Playwright CLI vs MCP Server: The Token Usage

The folks at Better Stack just dropped a comparison video that asks a question I've been hearing variations of since 1997: which tool is better? Back then it was Perl vs Python. Then Ruby vs [Python. Then Node vs everything. Now it's Playwright CLI vs MCP [Server for browser automation with AI coding agents.

The answer, as always, is the one developers hate: it depends.

But here's what's interesting—the video creator actually does something useful. Instead of declaring a winner, they ran the same simple task through both tools: automating a Twitter video download, taking a screenshot, clearing local storage. Real work, not benchmarks designed to prove a point.

The Token Economics

The Playwright CLI completed the task using 16% of available context tokens. The MCP server used 18%. Before you start, that 2% difference is not the story here.

What caught my attention is where those tokens go. The MCP server burns 3.6K tokens just loading its tools before it does anything. It's like arriving at a job site with a truck full of equipment you might not need. The CLI, by contrast, shows up lean—68 tokens to get started.

"Notice it only takes up 68 tokens," the creator points out while firing up the CLI. "If we scroll up, we can see that already 15% of the context is being used because all of these MCP tools are being loaded."

That upfront cost matters when you're chaining operations together or working within tight context windows. It matters less if you're doing one-off tasks. See? It depends.

What You Actually Get

Here's where things get more interesting than token counting. The Playwright CLI gives you everything Playwright can do, out of the box. PDF generation, tracing, the full toolkit. No configuration required.

The MCP server makes you opt into advanced features because exposing them all would consume too much context. It's a design trade-off—the MCP server assumes you want portability and standardization more than you want every possible feature immediately available.

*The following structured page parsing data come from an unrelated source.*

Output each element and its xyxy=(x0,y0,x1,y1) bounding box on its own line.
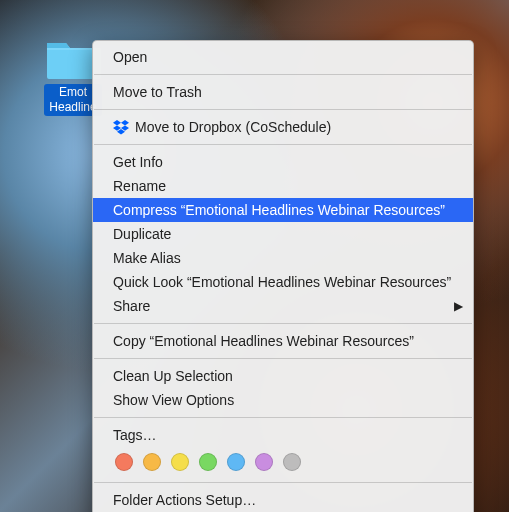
menu-makealias-label: Make Alias xyxy=(113,249,181,267)
menu-quicklook-label: Quick Look “Emotional Headlines Webinar … xyxy=(113,273,451,291)
menu-move-to-trash[interactable]: Move to Trash xyxy=(93,80,473,104)
menu-rename[interactable]: Rename xyxy=(93,174,473,198)
menu-open[interactable]: Open xyxy=(93,45,473,69)
tag-colors xyxy=(93,447,473,477)
menu-get-info[interactable]: Get Info xyxy=(93,150,473,174)
menu-dropbox-label: Move to Dropbox (CoSchedule) xyxy=(135,118,331,136)
context-menu: Open Move to Trash Move to Dropbox (CoSc… xyxy=(92,40,474,512)
separator xyxy=(94,417,472,418)
tag-dot-1[interactable] xyxy=(143,453,161,471)
menu-copy[interactable]: Copy “Emotional Headlines Webinar Resour… xyxy=(93,329,473,353)
menu-share[interactable]: Share▶ xyxy=(93,294,473,318)
separator xyxy=(94,358,472,359)
menu-duplicate[interactable]: Duplicate xyxy=(93,222,473,246)
tag-dot-4[interactable] xyxy=(227,453,245,471)
separator xyxy=(94,482,472,483)
tag-dot-2[interactable] xyxy=(171,453,189,471)
menu-folderactions-label: Folder Actions Setup… xyxy=(113,491,256,509)
separator xyxy=(94,74,472,75)
menu-make-alias[interactable]: Make Alias xyxy=(93,246,473,270)
menu-compress-label: Compress “Emotional Headlines Webinar Re… xyxy=(113,201,445,219)
desktop: EmotHeadline Open Move to Trash Move to … xyxy=(0,0,509,512)
menu-folder-actions[interactable]: Folder Actions Setup… xyxy=(93,488,473,512)
menu-tags-label: Tags… xyxy=(113,426,157,444)
menu-getinfo-label: Get Info xyxy=(113,153,163,171)
menu-tags[interactable]: Tags… xyxy=(93,423,473,447)
submenu-arrow-icon: ▶ xyxy=(454,297,463,315)
tag-dot-3[interactable] xyxy=(199,453,217,471)
menu-share-label: Share xyxy=(113,297,150,315)
separator xyxy=(94,109,472,110)
menu-copy-label: Copy “Emotional Headlines Webinar Resour… xyxy=(113,332,414,350)
separator xyxy=(94,144,472,145)
menu-trash-label: Move to Trash xyxy=(113,83,202,101)
menu-rename-label: Rename xyxy=(113,177,166,195)
menu-clean-up[interactable]: Clean Up Selection xyxy=(93,364,473,388)
dropbox-icon xyxy=(113,119,129,135)
menu-view-options[interactable]: Show View Options xyxy=(93,388,473,412)
tag-dot-6[interactable] xyxy=(283,453,301,471)
separator xyxy=(94,323,472,324)
tag-dot-5[interactable] xyxy=(255,453,273,471)
menu-move-to-dropbox[interactable]: Move to Dropbox (CoSchedule) xyxy=(93,115,473,139)
menu-compress[interactable]: Compress “Emotional Headlines Webinar Re… xyxy=(93,198,473,222)
menu-cleanup-label: Clean Up Selection xyxy=(113,367,233,385)
tag-dot-0[interactable] xyxy=(115,453,133,471)
menu-duplicate-label: Duplicate xyxy=(113,225,171,243)
menu-quick-look[interactable]: Quick Look “Emotional Headlines Webinar … xyxy=(93,270,473,294)
menu-viewopts-label: Show View Options xyxy=(113,391,234,409)
menu-open-label: Open xyxy=(113,48,147,66)
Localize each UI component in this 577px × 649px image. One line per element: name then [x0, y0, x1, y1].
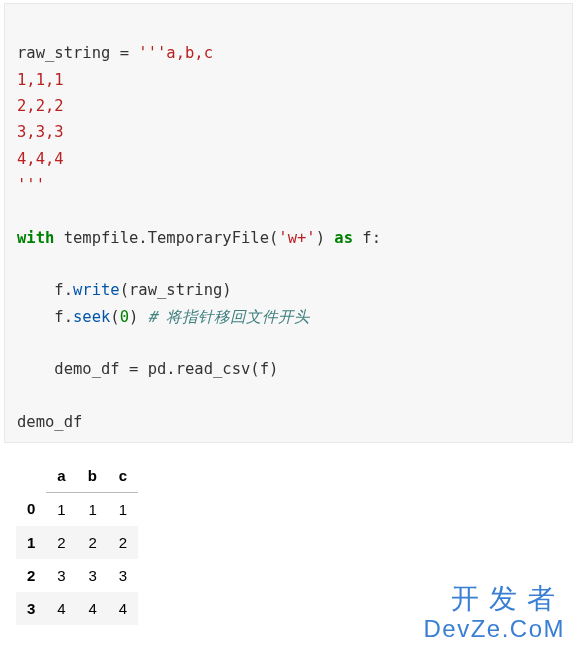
code-token: tempfile.TemporaryFile(	[54, 229, 278, 247]
string-literal: 2,2,2	[17, 97, 64, 115]
dataframe-table: a b c 0 1 1 1 1 2 2 2 2 3 3 3	[16, 459, 138, 625]
function-name: seek	[73, 308, 110, 326]
cell: 1	[77, 492, 108, 526]
col-header: a	[46, 459, 76, 493]
cell: 3	[46, 559, 76, 592]
cell: 4	[46, 592, 76, 625]
cell: 4	[108, 592, 138, 625]
code-line-11: f.seek(0) # 将指针移回文件开头	[17, 308, 310, 326]
string-literal: 1,1,1	[17, 71, 64, 89]
code-token: f.	[17, 281, 73, 299]
table-row: 0 1 1 1	[16, 492, 138, 526]
index-header	[16, 459, 46, 493]
watermark: 开发者 DevZe.CoM	[423, 583, 565, 643]
code-token: (	[110, 308, 119, 326]
code-line-10: f.write(raw_string)	[17, 281, 232, 299]
cell: 2	[77, 526, 108, 559]
row-index: 0	[16, 492, 46, 526]
cell: 3	[108, 559, 138, 592]
row-index: 2	[16, 559, 46, 592]
string-literal: '''a,b,c	[138, 44, 213, 62]
keyword: with	[17, 229, 54, 247]
keyword: as	[334, 229, 353, 247]
cell: 3	[77, 559, 108, 592]
string-literal: 'w+'	[278, 229, 315, 247]
watermark-bottom: DevZe.CoM	[423, 615, 565, 643]
cell: 4	[77, 592, 108, 625]
table-row: 2 3 3 3	[16, 559, 138, 592]
code-line-13: demo_df = pd.read_csv(f)	[17, 360, 278, 378]
cell: 2	[108, 526, 138, 559]
string-literal: '''	[17, 176, 45, 194]
table-row: 1 2 2 2	[16, 526, 138, 559]
number-literal: 0	[120, 308, 129, 326]
code-line-1: raw_string = '''a,b,c	[17, 44, 213, 62]
string-literal: 3,3,3	[17, 123, 64, 141]
code-token: f:	[353, 229, 381, 247]
table-header-row: a b c	[16, 459, 138, 493]
watermark-top: 开发者	[423, 583, 565, 615]
row-index: 3	[16, 592, 46, 625]
code-cell: raw_string = '''a,b,c 1,1,1 2,2,2 3,3,3 …	[4, 3, 573, 443]
cell: 2	[46, 526, 76, 559]
row-index: 1	[16, 526, 46, 559]
code-token: )	[316, 229, 335, 247]
code-token: )	[129, 308, 148, 326]
code-token: f.	[17, 308, 73, 326]
col-header: c	[108, 459, 138, 493]
comment: # 将指针移回文件开头	[148, 308, 311, 326]
table-row: 3 4 4 4	[16, 592, 138, 625]
cell: 1	[108, 492, 138, 526]
code-line-8: with tempfile.TemporaryFile('w+') as f:	[17, 229, 381, 247]
string-literal: 4,4,4	[17, 150, 64, 168]
cell: 1	[46, 492, 76, 526]
code-token: (raw_string)	[120, 281, 232, 299]
code-token: raw_string =	[17, 44, 138, 62]
code-line-15: demo_df	[17, 413, 82, 431]
col-header: b	[77, 459, 108, 493]
function-name: write	[73, 281, 120, 299]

Both approaches make sense for different problems. The CLI assumes you're in a terminal environment and want maximum capability. The MCP server assumes you're building something that needs to run across different environments and wants to play nice with other tools through a standard protocol.

The Human Factor

The video makes a point about the CLI that resonates: it's not just for agents. You can write a bash script that both humans and AI agents can execute. For repetitive tasks or end-to-end testing, that's genuinely useful.

I've been around long enough to remember when we called this "automation" instead of "agentic workflows." The problems are similar, but the context is different. When your automation needs to work with an AI that's burning through tokens, suddenly token efficiency isn't premature optimization—it's architecture.

Where MCP Wins

The MCP server has one clear advantage the CLI can't match: it's a standard protocol. If you're building an agentic loop that needs to run anywhere—browser, desktop, mobile—the MCP server works because it's designed for that portability.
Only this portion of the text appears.